INSTRUCTIONS TO FOLLOW
Retype each record below word for word. Leave the pictures out.

TASK DATA
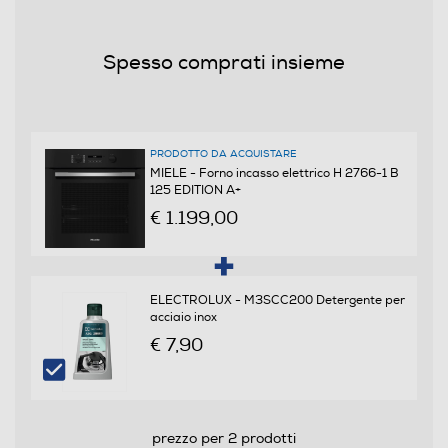
Assorbimento massimo-kWh
1,05
Spesso comprati insieme
Programmi
Numero di funzioni cottura
PRODOTTO DA ACQUISTARE
MIELE - Forno incasso elettrico H 2766-1 B
9
125 EDITION A+
€ 1.199,00
Funzione microonde
ELECTROLUX - M3SCC200 Detergente per
Funzione vapore
acciaio inox
€ 7,90
Tipologia Vapore
prezzo per 2 prodotti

ANSWER AREA
Assorbimento massimo-kWh
1,05
Spesso comprati insieme
Programmi
Numero di funzioni cottura
PRODOTTO DA ACQUISTARE
MIELE - Forno incasso elettrico H 2766-1 B
9
125 EDITION A+
€ 1.199,00
Funzione microonde
ELECTROLUX - M3SCC200 Detergente per
Funzione vapore
acciaio inox
€ 7,90
Tipologia Vapore
prezzo per 2 prodotti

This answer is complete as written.